My life, when it is written, will read better than it lived. Henry Fitz-Empress, first Plantagenet, a king at twenty-one, the ablest soldier of an able time. He led men well, he cared for justice when he could and ruled, for thirty years, a state as great as Charlemagne's. He married out of love, a woman out of legend. Not in Alexandria, or Rome, or Camelot has there been such a queen....
The Lion in Winter (1968)
Eleanor of Aquitaine (1122-1204) is one of those historical personages about whom there are many wild stories. In Eleanor's case, most of the stories are probably true, although it is highly unlikely that she poisoned her husband's mistress, Fair Rosamund. Fair Rosamund was idealized at Eleanor's expense by later generations, especially the Victorians, for reasons surpassing comprehension. No doubt Rosamund was sweet and lovely, but Eleanor is immensely more interesting, or at least modern people have found her so.

Perhaps part of the contemporary fascination with Eleanor is that she is seen as being a feminist before her time.
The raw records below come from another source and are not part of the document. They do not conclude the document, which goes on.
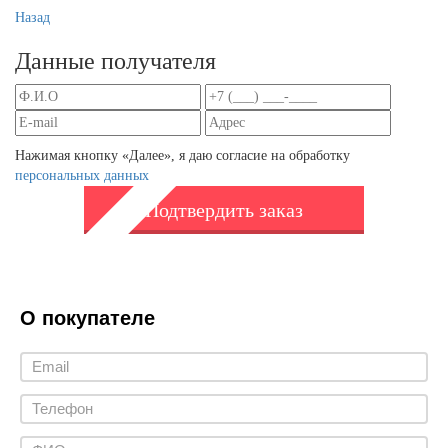
Назад
Данные получателя
Нажимая кнопку «Далее», я даю согласие на обработку
персональных данных
Подтвердить заказ
О покупателе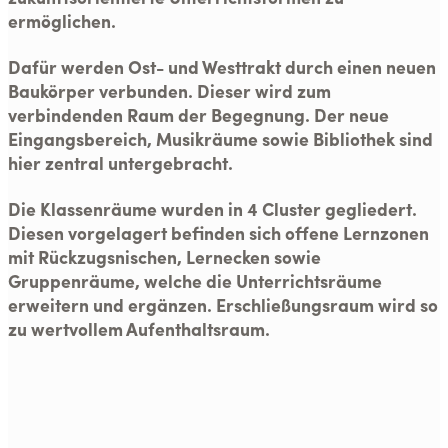
ermöglichen.
Dafür werden Ost- und Westtrakt durch einen neuen
Baukörper verbunden. Dieser wird zum
verbindenden Raum der Begegnung. Der neue
Eingangsbereich, Musikräume sowie Bibliothek sind
hier zentral untergebracht.
Die Klassenräume wurden in 4 Cluster gegliedert.
Diesen vorgelagert befinden sich offene Lernzonen
mit Rückzugsnischen, Lernecken sowie
Gruppenräume, welche die Unterrichtsräume
erweitern und ergänzen. Erschließungsraum wird so
zu wertvollem Aufenthaltsraum.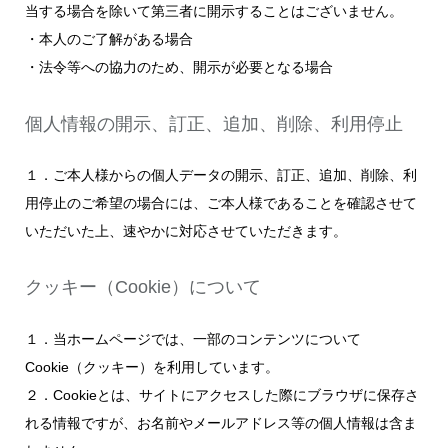
当する場合を除いて第三者に開示することはございません。
・本人のご了解がある場合
・法令等への協力のため、開示が必要となる場合
個人情報の開示、訂正、追加、削除、利用停止
１．ご本人様からの個人データの開示、訂正、追加、削除、利
用停止のご希望の場合には、ご本人様であることを確認させて
いただいた上、速やかに対応させていただきます。
クッキー（Cookie）
について
１．当ホームページでは、一部のコンテンツについて
Cookie（クッキー）を利用しています。
２．Cookieとは、サイトにアクセスした際にブラウザに保存さ
れる情報ですが、お名前やメールアドレス等の個人情報は含ま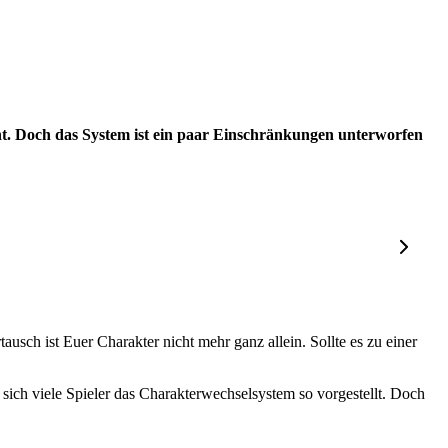
nt. Doch das System ist ein paar Einschränkungen unterworfen
ausch ist Euer Charakter nicht mehr ganz allein. Sollte es zu einer
 sich viele Spieler das Charakterwechselsystem so vorgestellt. Doch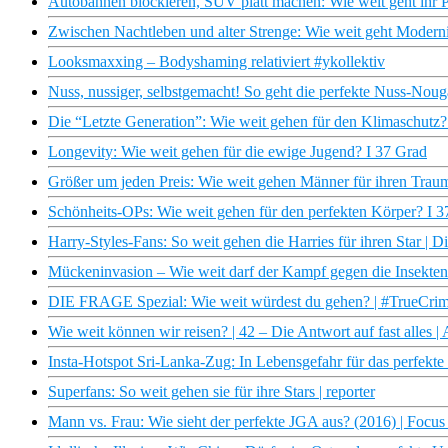
Autobahnen blockieren, SUV platt machen: Wie weit geht ihr 
Zwischen Nachtleben und alter Strenge: Wie weit geht Modern
Looksmaxxing – Bodyshaming relativiert #ykollektiv
Nuss, nussiger, selbstgemacht! So geht die perfekte Nuss-Noug
Die “Letzte Generation”: Wie weit gehen für den Klimaschutz?
Longevity: Wie weit gehen für die ewige Jugend? I 37 Grad
Größer um jeden Preis: Wie weit gehen Männer für ihren Traum
Schönheits-OPs: Wie weit gehen für den perfekten Körper? I 3
Harry-Styles-Fans: So weit gehen die Harries für ihren Star | D
Mückeninvasion – Wie weit darf der Kampf gegen die Insekten 
DIE FRAGE Spezial: Wie weit würdest du gehen? | #TrueCrim
Wie weit können wir reisen? | 42 – Die Antwort auf fast alles 
Insta-Hotspot Sri-Lanka-Zug: In Lebensgefahr für das perfekte 
Superfans: So weit gehen sie für ihre Stars | reporter
Mann vs. Frau: Wie sieht der perfekte JGA aus? (2016) | Focu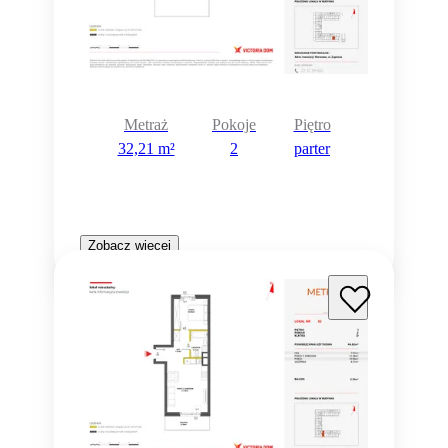
Metraż
Pokoje
Piętro
32,21 m²
2
parter
Zobacz więcej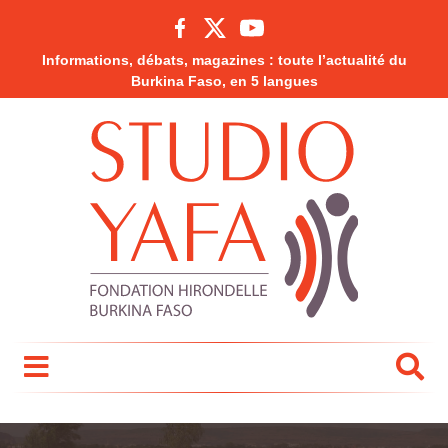
Informations, débats, magazines : toute l’actualité du
Burkina Faso, en 5 langues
I doubt that Eleanor saw her actions in terms of being a liberated woman, asserting herself on behalf of the freedom and dignity of women everywhere. Eleanor's motives were usually part of a larger political maneuver which as a queen, a mother and a duchess she found necessary for retaining her power and influence. For a lady of rank, especially rank as exalted as Eleanor's, the loss of power and influence could mean imprisonment or death. Scheming was a matter of expediency; there is no question that she played the game well.

The film The Lion in Winter captures the spirit of the tempestuous relationship between Eleanor and her unfaithful husband, Henry II of England, and their perpetual attempts to outwit each other. Alison Weir's biography of Eleanor sifts through the legends and plumbs the truths. Eleanor left Henry after many years and many children, the murder of St. Thomas Becket being the last straw. She returned to France and became the catalyst for the development of the courts of love. Courtly love was not so much about sex as it was about music, Arthurian legend, chivalry, charming repartee, and showing respect for ladies.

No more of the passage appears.